Brandon Michael Schwartz, Schwartz Law Firm, Oakdale, MN, for Plaintiff and Counterclaim Defendant/Intervenor Plaintiffs and Counterclaim Defendants.
David James Nowak, Adam Joseph Goldstein, White & Steele, P.C., Denver, CO, Darrell J. O'Neal, Darrell J. O'Neal, Law Office of, Memphis, TN, John Joseph Coomes, John J. Coomes, Attorney at Law, Milford, OH, for Defendants.
ORDER GRANTING DEFENDANT MOLLY MANNERS' EARLY MOTION FOR PARTIAL SUMMARY JUDGMENT
Plaintiff Civility Experts Worldwide (“Civility Experts”) sues Defendant Molly Manners, LLC (“Molly Manners”) for copyright infringement and related causes of action. (See ECF No. 47.) Currently before the Court is Molly Manners' Early Motion for Partial Summary Judgment (“Motion”) attacking only Civility Experts' copyright infringement claim. (ECF No. 85.) For the reasons explained below, Molly Manners' Motion is granted, but, contrary to Molly Manners' view, this outcome does not automatically dispose of Civility Experts' claim for breach of the contract.
Summary judgment is warranted under Federal Rule of Civil Procedure 56 “if the movant shows that there is no genuine dispute as to any material fact and the movant is entitled to judgment as a matter of law.” Fed.

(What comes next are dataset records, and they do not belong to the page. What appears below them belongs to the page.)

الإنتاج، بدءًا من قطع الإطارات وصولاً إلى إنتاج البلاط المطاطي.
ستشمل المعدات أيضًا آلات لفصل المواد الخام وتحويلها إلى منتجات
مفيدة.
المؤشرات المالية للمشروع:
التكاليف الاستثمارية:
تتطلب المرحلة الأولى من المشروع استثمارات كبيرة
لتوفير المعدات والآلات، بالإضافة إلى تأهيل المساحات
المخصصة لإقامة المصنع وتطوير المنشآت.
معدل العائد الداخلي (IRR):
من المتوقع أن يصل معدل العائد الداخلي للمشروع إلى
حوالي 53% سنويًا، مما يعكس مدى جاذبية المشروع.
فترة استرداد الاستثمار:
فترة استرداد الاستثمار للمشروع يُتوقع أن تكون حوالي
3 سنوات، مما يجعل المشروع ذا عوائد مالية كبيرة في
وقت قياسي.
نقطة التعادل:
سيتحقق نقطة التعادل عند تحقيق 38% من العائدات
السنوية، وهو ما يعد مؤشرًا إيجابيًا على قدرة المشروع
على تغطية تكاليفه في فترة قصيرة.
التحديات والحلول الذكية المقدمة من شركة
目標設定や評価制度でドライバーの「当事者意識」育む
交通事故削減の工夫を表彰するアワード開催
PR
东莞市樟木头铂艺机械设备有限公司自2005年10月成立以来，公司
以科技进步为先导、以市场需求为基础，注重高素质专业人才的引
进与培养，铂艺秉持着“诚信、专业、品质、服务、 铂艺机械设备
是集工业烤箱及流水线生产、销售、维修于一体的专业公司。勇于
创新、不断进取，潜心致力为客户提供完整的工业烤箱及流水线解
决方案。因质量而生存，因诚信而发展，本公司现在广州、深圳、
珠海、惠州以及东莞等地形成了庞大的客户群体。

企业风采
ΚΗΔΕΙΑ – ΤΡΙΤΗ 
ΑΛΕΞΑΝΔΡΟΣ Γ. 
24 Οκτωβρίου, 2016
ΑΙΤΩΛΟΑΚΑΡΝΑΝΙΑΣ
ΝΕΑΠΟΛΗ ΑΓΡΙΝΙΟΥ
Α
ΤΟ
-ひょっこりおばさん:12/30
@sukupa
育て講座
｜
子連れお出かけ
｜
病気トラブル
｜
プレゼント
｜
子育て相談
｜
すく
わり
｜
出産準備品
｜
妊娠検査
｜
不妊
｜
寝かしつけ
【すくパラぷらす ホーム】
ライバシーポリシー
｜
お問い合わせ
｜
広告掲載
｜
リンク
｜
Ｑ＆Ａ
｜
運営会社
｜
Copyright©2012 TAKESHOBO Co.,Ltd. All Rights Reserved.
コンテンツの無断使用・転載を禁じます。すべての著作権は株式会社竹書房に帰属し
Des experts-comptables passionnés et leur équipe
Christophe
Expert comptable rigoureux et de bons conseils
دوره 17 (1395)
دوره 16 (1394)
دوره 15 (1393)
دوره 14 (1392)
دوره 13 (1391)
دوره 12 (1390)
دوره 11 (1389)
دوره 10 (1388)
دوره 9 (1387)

R. Civ. P. 56(a) ; see also Anderson v. Liberty Lobby, Inc. , 477 U.S. 242, 248–50, 106 S.Ct. 2505, 91 L.Ed.2d 202 (1986). A fact is “material” if, under the relevant substantive law, it is essential to proper disposition of the claim. Wright v. Abbott Labs., Inc. , 259 F.3d 1226, 1231–32 (10th Cir.2001). An issue is “genuine” if the evidence is such that it might lead a reasonable trier of fact to return a verdict for the nonmoving party. Allen v. Muskogee , 119 F.3d 837, 839 (10th Cir.1997).
In analyzing a motion for summary judgment, a court must view the evidence and all reasonable inferences therefrom in the light most favorable to the nonmoving party. Adler v. Wal–Mart Stores, Inc. , 144 F.3d 664, 670 (10th Cir.1998) (citing Matsushita Elec. Indus. Co., Ltd. v. Zenith Radio Corp. , 475 U.S. 574, 587, 106 S.Ct. 1348, 89 L.Ed.2d 538 (1986) ). In addition, the Court must resolve factual ambiguities against the moving party, thus favoring the right to a trial. See Houston v. Nat'l Gen. Ins. Co. , 817 F.2d 83, 85 (10th Cir.1987).
The following facts are undisputed unless otherwise noted.
Civility Experts “is in the business of providing civility training solutions.” (ECF No. 85 at 2, ¶ 2.)2 Civility Experts offers, among other things, lesson manuals for teaching manners to children. (Id. ) Three of those lesson manuals are at issue here: Macaroni and Please (designed for ages 3–7), Confidence is Cool (designed for ages 8–12), and Proud to Be Polite (also designed for ages 8–12) (collectively, “Civility Experts' Lessons”). (See ECF No. 86-6 at 1; ECF No. 86-7 at 1; ECF No. 86-8 at 1.) Civility Experts has registered copyrights for each of these Lessons. (ECF No. 115 at 5, ¶¶ 1–3.)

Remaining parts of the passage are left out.